RAGatouille을 사용할 수 있는 여러 가지 방법이 있습니다.

Setup

이 통합은 ragatouille 패키지에 포함되어 있습니다.
pip install -U ragatouille
from ragatouille import RAGPretrainedModel

RAG = RAGPretrainedModel.from_pretrained("colbert-ir/colbertv2.0")
[Jan 10, 10:53:28] Loading segmented_maxsim_cpp extension (set COLBERT_LOAD_TORCH_EXTENSION_VERBOSE=True for more info)...
/Users/harrisonchase/.pyenv/versions/3.10.1/envs/langchain/lib/python3.10/site-packages/torch/cuda/amp/grad_scaler.py:125: UserWarning: torch.cuda.amp.GradScaler is enabled, but CUDA is not available.  Disabling.
  warnings.warn(

Retriever

RAGatouille을 retriever로 사용할 수 있습니다. 자세한 내용은 RAGatouille Retriever를 참조하세요.

Document Compressor

RAGatouille을 reranker로 바로 사용할 수도 있습니다. 이를 통해 ColBERT를 사용하여 일반적인 retriever에서 검색된 결과를 재순위화할 수 있습니다. 이 방법의 장점은 기존 인덱스 위에서 작업할 수 있어 새로운 인덱스를 생성할 필요가 없다는 것입니다.

Setup Vanilla Retriever

먼저, 예제로 기본 retriever를 설정해보겠습니다.
import requests
from langchain_community.vectorstores import FAISS
from langchain_openai import OpenAIEmbeddings
from langchain_text_splitters import RecursiveCharacterTextSplitter


def get_wikipedia_page(title: str):
    """
    Retrieve the full text content of a Wikipedia page.

    :param title: str - Title of the Wikipedia page.
    :return: str - Full text content of the page as raw string.
    """
    # Wikipedia API endpoint
        URL = "https://en.wikipedia.org/w/api.php"

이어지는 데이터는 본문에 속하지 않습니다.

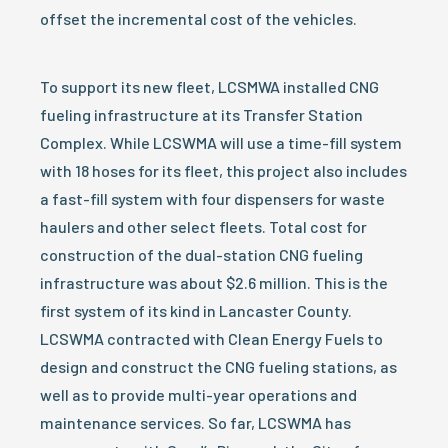
offset the incremental cost of the vehicles.
To support its new fleet, LCSMWA installed CNG
fueling infrastructure at its Transfer Station
Complex. While LCSWMA will use a time-fill system
with 18 hoses for its fleet, this project also includes
a fast-fill system with four dispensers for waste
haulers and other select fleets. Total cost for
construction of the dual-station CNG fueling
infrastructure was about $2.6 million. This is the
first system of its kind in Lancaster County.
LCSWMA contracted with Clean Energy Fuels to
design and construct the CNG fueling stations, as
well as to provide multi-year operations and
maintenance services. So far, LCSWMA has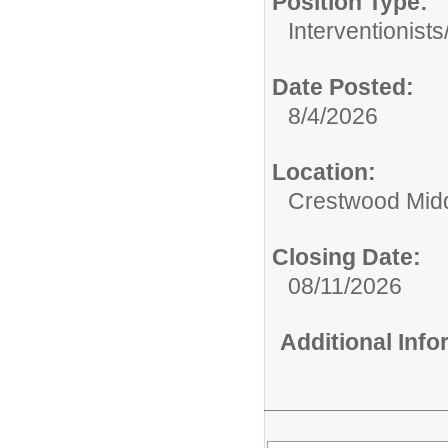
Position Type:
Interventionists
Date Posted:
8/4/2026
Location:
Crestwood Mid
Closing Date:
08/11/2026
Additional Inf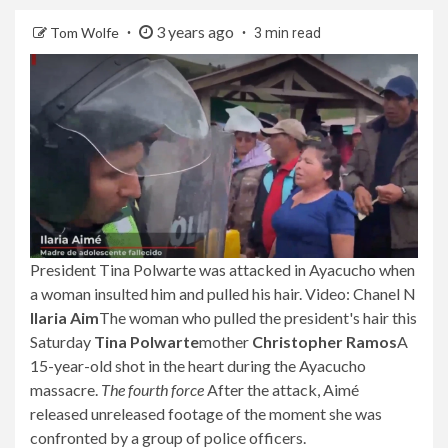
3 years ago
Tom Wolfe
3 min read
President Tina Polwarte was attacked in Ayacucho when
a woman insulted him and pulled his hair. Video: Chanel N
Ilaria Aim
The woman who pulled the president's hair this
Saturday
Tina Polwarte
mother
Christopher Ramos
A
15-year-old shot in the heart during the Ayacucho
massacre.
The fourth force
After the attack, Aimé
released unreleased footage of the moment she was
confronted by a group of police officers.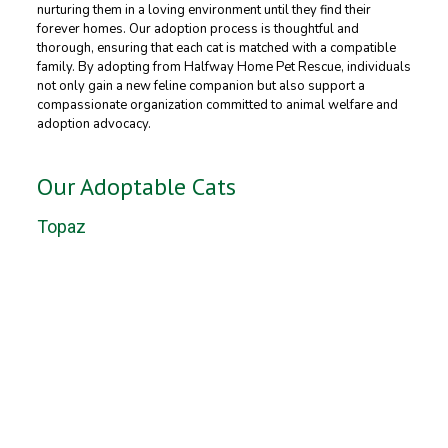
nurturing them in a loving environment until they find their
forever homes. Our adoption process is thoughtful and
thorough, ensuring that each cat is matched with a compatible
family. By adopting from Halfway Home Pet Rescue, individuals
not only gain a new feline companion but also support a
compassionate organization committed to animal welfare and
adoption advocacy.
Our Adoptable Cats
Topaz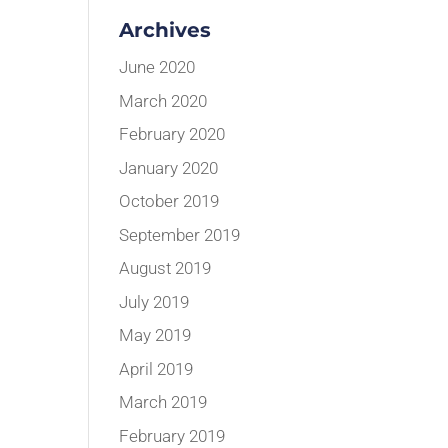
Archives
June 2020
March 2020
February 2020
January 2020
October 2019
September 2019
August 2019
July 2019
May 2019
April 2019
March 2019
February 2019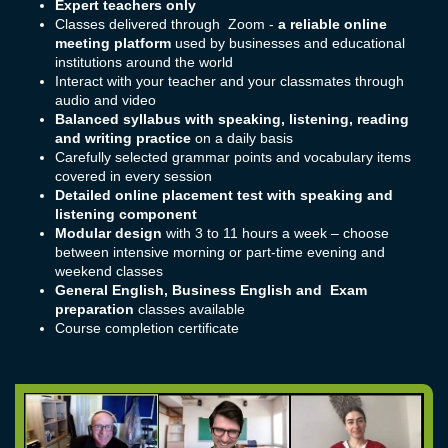
Expert teachers only
Classes delivered through Zoom -
a reliable online
meeting platform
used by businesses and educational
institutions around the world
Interact with your teacher and your classmates through
audio and video
Balanced syllabus with speaking, listening, reading
and writing practice
on a daily basis
Carefully selected grammar points and vocabulary items
covered in every session
Detailed online placement test with speaking and
listening component
Modular design
with 3 to 11 hours a week – choose
between intensive morning or part-time evening and
weekend classes
General English, Business English and Exam
preparation
classes available
Course completion certificate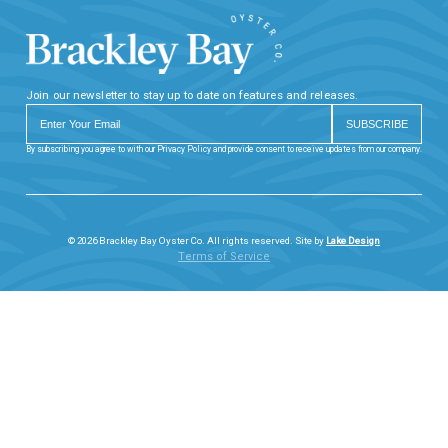
Join our newsletter to stay up to date on features and releases.
By subscribing you agree to with our Privacy Policy and provide consent to receive updates from our company.
© 2026 Brackley Bay Oyster Co. All rights reserved. Site by
Lake Design
Terms of Service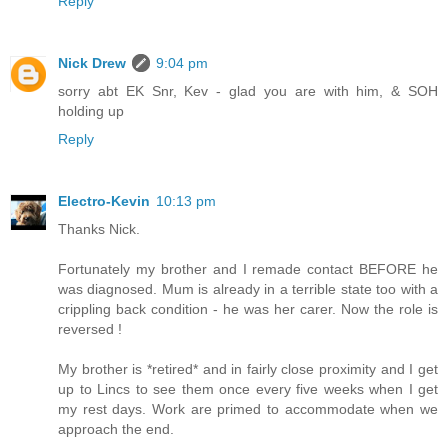
Reply
Nick Drew
9:04 pm
sorry abt EK Snr, Kev - glad you are with him, & SOH
holding up
Reply
Electro-Kevin
10:13 pm
Thanks Nick.
Fortunately my brother and I remade contact BEFORE he
was diagnosed. Mum is already in a terrible state too with a
crippling back condition - he was her carer. Now the role is
reversed !
My brother is *retired* and in fairly close proximity and I get
up to Lincs to see them once every five weeks when I get
my rest days. Work are primed to accommodate when we
approach the end.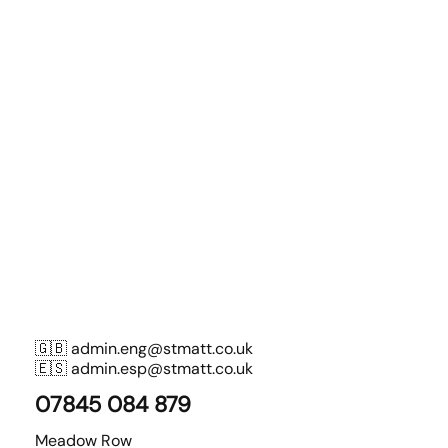
🇬🇧
admin.eng@stmatt.co.uk
🇪🇸
admin.esp@stmatt.co.uk
07845 084 879
Meadow Row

    # Parameters for the API request
        params = {
        "action": "query",
        "format": "json",
        "titles": title,
        "prop": "extracts",
        "explaintext": True,
    }

    # Custom User-Agent header to comply with Wikipedia's best practices
        headers = {"User-Agent": "RAGatouille_tutorial/0.0.1 ([email protected])"}

        response = requests.get(URL, params=params, headers=headers)
        data = response.json()

    # Extracting page content
        page = next(iter(data["query"]["pages"].values()))
    return page["extract"] if "extract" in page else None


text = get_wikipedia_page("Hayao_Miyazaki")
text_splitter = RecursiveCharacterTextSplitter(chunk_size=500, chunk_overlap=0)
texts = text_splitter.create_documents([text])
retriever = FAISS.from_documents(texts, OpenAIEmbeddings()).as_retriever(
        search_kwargs={"k": 10}
)
docs = retriever.invoke("What animation studio did Miyazaki found")
docs[0]
Document(page_content='collaborative projects. In April 1984, Miyazaki opened his own office in Suginami Ward, naming it Nibariki.')
결과가 질문과 크게 관련이 없는 것을 볼 수 있습니다.

ColBERT를 reranker로 사용하기

from langchain.retrievers import ContextualCompressionRetriever

compression_retriever = ContextualCompressionRetriever(
        base_compressor=RAG.as_langchain_document_compressor(), base_retriever=retriever
)

compressed_docs = compression_retriever.invoke(
    "What animation studio did Miyazaki found"
)
/Users/harrisonchase/.pyenv/versions/3.10.1/envs/langchain/lib/python3.10/site-packages/torch/amp/autocast_mode.py:250: UserWarning: User provided device_type of 'cuda', but CUDA is not available. Disabling
  warnings.warn(
compressed_docs[0]
Document(page_content='In June 1985, Miyazaki, Takahata, Tokuma and Suzuki founded the animation production company Studio Ghibli, with funding from Tokuma Shoten. Studio Ghibli\'s first film, Laputa: Castle in the Sky (1986), employed the same production crew of Nausicaä. Miyazaki\'s designs for the film\'s setting were inspired by Greek architecture and "European urbanistic templates". Some of the architecture in the film was also inspired by a Welsh mining town; Miyazaki witnessed the mining strike upon his first', metadata={'relevance_score': 26.5194149017334})
이 답변이 훨씬 더 관련성이 높습니다!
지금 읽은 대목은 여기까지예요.